You should never update your boot image when you make a change to your Bootstrap.ini file.
It’s also a good idea to put all your Windows 10 deployment rules in Bootstrap.ini and leave CustomSettings.ini more or less empty. Why use two files when you can get by with only one?
Always, always, always add the password for your Administrator account to your Bootstrap.ini file so it can be read in plain text. After all, if you don’t write your Admin password down and you forget it, you’re toast!
Don’t bother updating your deployment share after you’ve finished configuring it, that’s only going to slow things down and your boss will get impatient.
Always run Sysprep at least three times on your reference image after you’ve created it.
You can use your build share for your production share when you’re ready to start deploying your reference image. Shares take disk space and you should always try and economize.
For security reasons you should use AppLocker to create a policy that prevents that nasty executable Dism.exe from running on your deployment machines.
It’s a waste of time to create a central repository for device drivers from different manufacturers like Lenovo, Dell, and HP since they all now use the same drivers for their devices. Besides, you’ve already added every known driver in the universe to that 2TB reference image you built, right?
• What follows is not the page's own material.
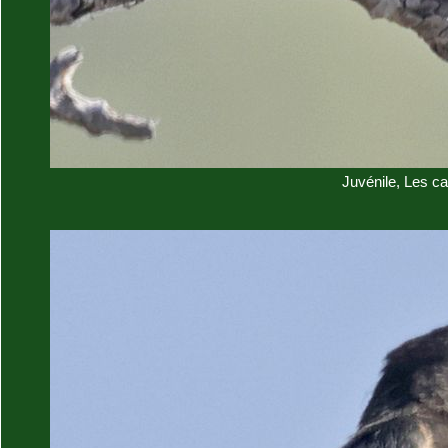
Juvénile, Les c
Don’t add any drives for the Microsoft Surface Pro to your boot images. No one in your company can afford that machine anyway.
Windows Deployment Services (WDS) should never be used when deploying Windows 10 with MDT. Purchase a full System Center license for every seat in your environment instead.
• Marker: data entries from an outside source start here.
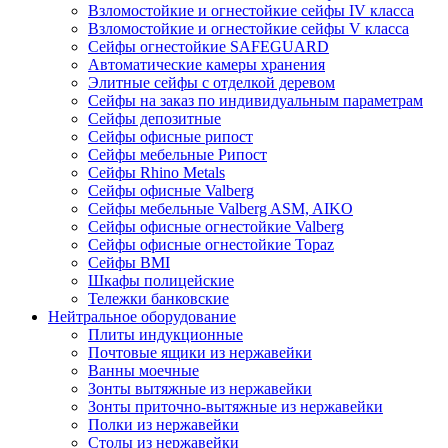
Взломостойкие и огнестойкие сейфы IV класса
Взломостойкие и огнестойкие сейфы V класса
Сейфы огнестойкие SAFEGUARD
Автоматические камеры хранения
Элитные сейфы с отделкой деревом
Сейфы на заказ по индивидуальным параметрам
Сейфы депозитные
Сейфы офисные рипост
Сейфы мебельные Рипост
Сейфы Rhino Metals
Сейфы офисные Valberg
Сейфы мебельные Valberg ASM, AIKO
Сейфы офисные огнестойкие Valberg
Сейфы офисные огнестойкие Topaz
Сейфы ВМI
Шкафы полицейские
Тележки банковские
Нейтральное оборудование
Плиты индукционные
Почтовые ящики из нержавейки
Ванны моечные
Зонты вытяжные из нержавейки
Зонты приточно-вытяжные из нержавейки
Полки из нержавейки
Столы из нержавейки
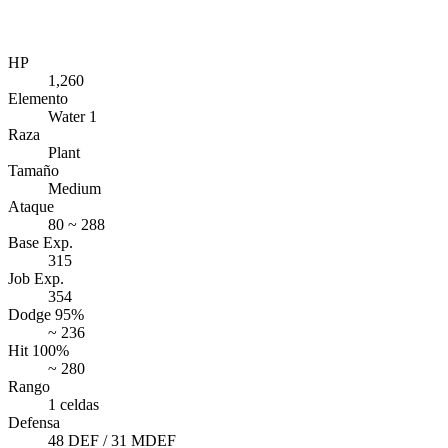
HP
1,260
Elemento
Water 1
Raza
Plant
Tamaño
Medium
Ataque
80 ~ 288
Base Exp.
315
Job Exp.
354
Dodge 95%
~ 236
Hit 100%
~ 280
Rango
1 celdas
Defensa
48 DEF / 31 MDEF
Multicast deployment is a terrific option if you have enough network cables available to do it.
Performing an offline media deployment of Windows 10 is difficult to do since most of us leave our phones on all the time nowadays so we’re never actually offline.
If you are going to perform a UEFI-based deployment then you should build your reference image in a Generation 1 virtual machine on a Hyper-V host. That way the BIOS will be all messed up, which will leave you with the maximum opportunity for customization of your image.
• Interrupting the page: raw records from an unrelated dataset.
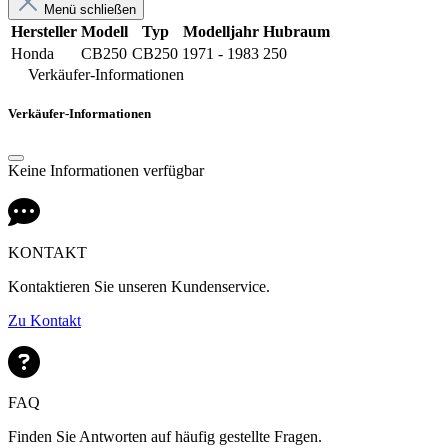
Menü schließen
Hersteller
Modell
Typ
Modelljahr
Hubraum
Honda
CB250
CB250
1971 - 1983
250
Verkäufer-Informationen
Verkäufer-Informationen
Keine Informationen verfügbar
KONTAKT
Kontaktieren Sie unseren Kundenservice.
Zu Kontakt
FAQ
Finden Sie Antworten auf häufig gestellte Fragen.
The best deployments happen when you burn the Windows 10 ISO to DVD, pop it into the DVD drive of each company computer, and run Setup manually on each machine. Then, once Windows is installed you can download and install each application needed for each system. Why is this the best approach? Two reasons. First, you’ll probably need to buy portable USB DVD drives for each machine since modern systems often no longer include a built-in DVD drive. That way, once your Windows 10 deployment is finished, you can sell all the DVD drives on eBay and recoup some of the money you had to budget for your deployment project, which will make your Pointy-Haired Boss happy. The second reason why the good old manual installation approach is best is because it’ll take you all night at least to finish the deployment on a single floor of your building, which means you’ll need to order at least four pizzas each evening to keep you going!